5. The combined estimation method for sea ice surface snow depth according to claim 1, characterized in that: In the fourth step, the matching point is required to have both OIB airborne data and FY-3 brightness temperature characteristic value at the same time and location.
6. The combined estimation method for sea ice surface snow depth according to claim 1, characterized in that: In the fifth step, the five modeling features identified are GR v (24 / 19), GR h (37 / 19), GR v (37 / 19), TB ice (37V) and GR h (24 / 19).
7. The combined estimation method for sea ice surface snow depth according to claim 6, characterized in that: Of the matched points, a portion is used to train the model, and the remaining matched points are used to test the model's accuracy; the determined equation for the annual snow depth on the ice surface is: SD=-220.992×GR v (24 / 19)-274.935×GR h (37 / 19)+278.923×GR v (37 / 19)-0.155×TB ice (37V)-179.972×GR h (24 / 19)+52.891 In the formula, SD represents the annual snow depth on the ice surface.

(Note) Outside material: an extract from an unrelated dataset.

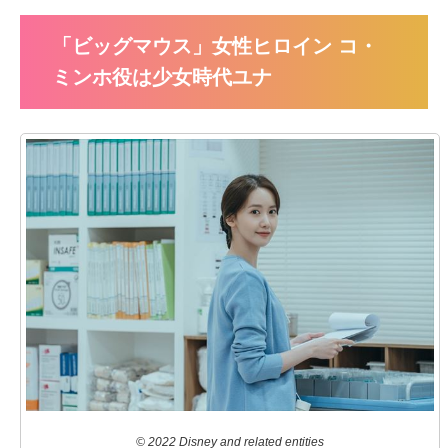
「ビッグマウス」女性ヒロイン コ・
ミンホ役は少女時代ユナ
© 2022 Disney and related entities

8. The combined estimation method for sea ice surface snow depth according to claim 1, characterized in that: In the sixth step, the five brightness temperature features identified for machine learning modeling are GR. h (24 / 19), GR v (24 / 19), GR h (37 / 19), TB ice (24V) and TB ice (37V).
9. The combined estimation method for sea ice surface snow depth according to claim 8, characterized in that: Of the matching points for multi-year ice surface snow depth, a portion are used for training, and the remaining matching points are used for testing. The machine learning models used are Ridge Regression, Support Vector Machines, Adaptive Boosting, Random Forest, or Extremely Randomized Trees.
10. The combined estimation method for sea ice surface snow depth according to claim 8, characterized in that: The machine learning model uses an Extremely Randomized Trees model to determine the multi-year ice surface snow depth estimation model.